UCR Payment Pricing - Fact or Myth

By Chris Woolstenhulme, MBRA, CMRS

Usual, customary and reasonable (UCR) fees - do they really exist?

UCR fees are purported to be a tool that provides an accurate fee or payment reference. In most states a non-contracted or Non-Par provider's reimbursement is limited to the “Reasonable Value” of the service provided. The objective is to assign a reasonable value to Medical providers and their services. This is similar to trying to establish an MSRP or manufacturer's suggested retail price for medical services.

An ideal, and potentially the most accurate, set of UCR fee data would be based on actual, listed prices for medical services by providers all around the country - the more providers surveyed the more accurate the UCR data would be. But currently, the public posting of fees or fee schedules is not standard practice for most medical organizations.

Since this ideal UCR data set doesn’t exist, many providers turn to UCR data compiled by public or private organizations from public and/or private claim data.

There are several sources of data used to compile UCR charges, both public and private. An example of a public source is data that comes from Medicare and Medicaid claims that are summarized to provide data on a carrier/contractor or state-level. Private data can include information from claims submitted to other (non-Medicare) payers. In almost all cases the data is aggregated and summarized to ensure that PHI (private/protected health information) is not included.

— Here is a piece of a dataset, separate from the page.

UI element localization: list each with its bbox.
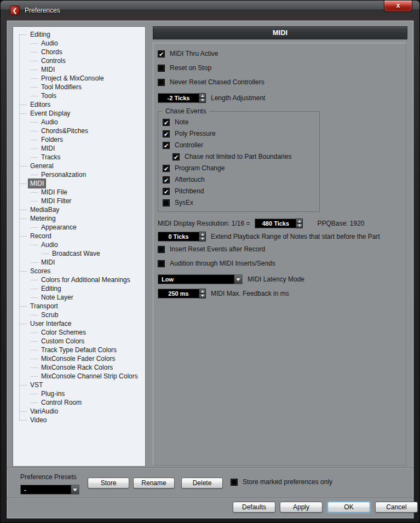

But before you decide on a particular UCR data set you may want to consider the question, "are UCR fees reliable in the first place?"

The scope of the data and methods used to collect it can vary from UCR vendor to vendor. Methods of fee benchmarking are basically vendor-defined; hence the question: is reliable UCR pricing data Real or a Myth? We do know that UCR data sets exist, but where do they come from and are they accurate? Is accuracy even possible? Or should we just assume they are also an estimate?

The most commonly used public data source on provider fees is administrative data from the Medicare program (CMS). The advantage is the geographic coverage, collecting data for over 48 million enrollees across all 50 states representing well over 1 billion claims annually. Medicare’s database and core data elements include patient demographics, provider type, amounts charged and amounts paid. Having a nationwide pool of data helps ensure the fees are not subject to variance within different localities.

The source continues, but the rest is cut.